Tasuta

В Батум, к отцу

Tekst
Märgi loetuks
Šrift:Väiksem АаSuurem Aa

Погибшие за нас не уходят от нас.

Ан. Санжаровский

Отец славен сыновьями.

Русская пословица

1

Кто как хочет, а я по‑своему.

Стреми свой ум к добру.

А мне и самому в полное удивление теперь, ну как это мы вот так, с ничего, совсем с ничего, совсем вдруг попали тогда в Батум, хотя прямо и не скажи того, – не так‑то вовсе вдруг, это только на первые глаза так оно кажется…

На твоих глазах – а надо сказать, прескверная у меня мода говорить с самим собой, как с кем другим, – на твоих ведь глазах я всё клянчил ма отпустить меня в мореходку. Да ты ж знаешь! «А кто кукурузу станет сеять? А кто будет пособлять деньжонки Митьке на техникум зарабатывать? Ты ж старший в доме мужчина, первейшина, хозяин!» Оно видишь, под что клинья бьются? Понимаешь, к чему всё ладится? Кому раз, кому два, а кому и нет ничего. Всё я куда‑то, всё я кому‑то, а когда же мне? Лета молодые уйдут, потом мне не надо. Потом поздно уже, как в старость въедешь.

Всякое ученье призваньем хорошо – у меня его нету.

В дневнике в моём всё великомученицы тройки, редко когда‑никогда шалой какой волной прибьёт к берегу к моему четвёрку, так этой птахе, и то сказать, так одиноко и вчуже всё тут, что другим разом она и во весь месяц не случится снова.

Зато физик через неделю да во всякую неделю с немецкой аккуратностью подпускал мне лебедей. Бывало, нарисует невспех в поллиста своего лебедя, полюбуется с ухмылочкой, протянет назад дневник:

– Два!

Под венец четверти весь урок тебя до смерти гоняет, а наскребёт‑таки на изумленье мне со всех моих закоулков под шапкой copy на троечку, да и не отдаст с миром, а непременно попрекнёт, мол, не за знания – за усердие жалую. А обиды что! Я ж ночами, как есть полными ночами, от света до света, долбил ту физику, только проку ни на ноготь срезанный. Таких в классе и на завод нету, если меня мимо счёта пустить, один я такой пустоколосый.

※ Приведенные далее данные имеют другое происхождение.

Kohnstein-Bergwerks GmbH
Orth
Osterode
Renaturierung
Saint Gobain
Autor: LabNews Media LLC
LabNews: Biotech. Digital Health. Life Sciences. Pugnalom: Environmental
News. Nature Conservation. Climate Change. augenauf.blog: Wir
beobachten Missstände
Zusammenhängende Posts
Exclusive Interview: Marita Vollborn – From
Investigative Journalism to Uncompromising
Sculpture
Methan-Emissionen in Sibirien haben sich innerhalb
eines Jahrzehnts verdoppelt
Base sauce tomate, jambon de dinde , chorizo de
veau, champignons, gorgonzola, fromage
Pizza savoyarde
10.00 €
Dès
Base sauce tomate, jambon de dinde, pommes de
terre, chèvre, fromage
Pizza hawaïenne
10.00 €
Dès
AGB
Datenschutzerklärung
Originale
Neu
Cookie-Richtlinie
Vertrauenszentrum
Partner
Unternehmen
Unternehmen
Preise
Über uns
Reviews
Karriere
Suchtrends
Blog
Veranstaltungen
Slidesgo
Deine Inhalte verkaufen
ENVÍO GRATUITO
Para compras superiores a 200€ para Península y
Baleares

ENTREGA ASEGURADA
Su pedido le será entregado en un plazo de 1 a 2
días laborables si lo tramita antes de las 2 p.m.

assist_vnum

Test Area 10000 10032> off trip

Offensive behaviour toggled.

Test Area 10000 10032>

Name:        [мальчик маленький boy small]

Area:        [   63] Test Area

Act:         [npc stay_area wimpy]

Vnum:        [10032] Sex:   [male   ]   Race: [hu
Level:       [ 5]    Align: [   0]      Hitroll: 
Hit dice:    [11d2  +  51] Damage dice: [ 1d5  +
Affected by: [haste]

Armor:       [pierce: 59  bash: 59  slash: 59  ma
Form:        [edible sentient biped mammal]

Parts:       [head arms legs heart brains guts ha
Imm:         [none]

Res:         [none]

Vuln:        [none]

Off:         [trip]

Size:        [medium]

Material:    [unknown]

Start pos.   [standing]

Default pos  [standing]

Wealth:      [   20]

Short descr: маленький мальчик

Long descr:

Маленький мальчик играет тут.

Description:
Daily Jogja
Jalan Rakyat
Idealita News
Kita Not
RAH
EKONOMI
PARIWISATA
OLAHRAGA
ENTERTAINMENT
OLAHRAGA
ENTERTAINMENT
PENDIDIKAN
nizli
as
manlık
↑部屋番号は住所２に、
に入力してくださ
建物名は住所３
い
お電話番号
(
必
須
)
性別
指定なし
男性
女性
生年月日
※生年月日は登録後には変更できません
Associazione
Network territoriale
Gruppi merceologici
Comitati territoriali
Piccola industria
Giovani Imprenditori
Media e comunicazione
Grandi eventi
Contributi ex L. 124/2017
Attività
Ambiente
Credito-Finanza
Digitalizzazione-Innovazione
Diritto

Первая страница повести «В Батум, к отцу».

Рукопись.

Отчего? Или у нас дома, в Насакирали, в кринице вода такая?…

Что ж тут напридумаешь? Что ж тут его поделаешь? Раз тупо сковано – не наточишь.

Одним бычьим упрямством справного аттестата не взять. Тогда уж лучше в мореходку, покуда не вышли роскошные года мои.

А и там, конечно, не мёд ложкой, так зато там у меня козырь вон какой: я при месте, при главном при месте своём.

На мореходку меня хватит. Подналягу, упрусь, никуда не денусь. Кончу!

И где? В самом Батуме!

В этом для меня было всё.

2

Ретивое сердце живёт без покоя.

С Вязанкой, с этим припаянным Николкой, мы жили тогда в соседях в безымянном посёлушке в одну улочку.

К нам на пятый район чайного совхоза Вязанки приехали из Одессы года так за три до описываемых событий.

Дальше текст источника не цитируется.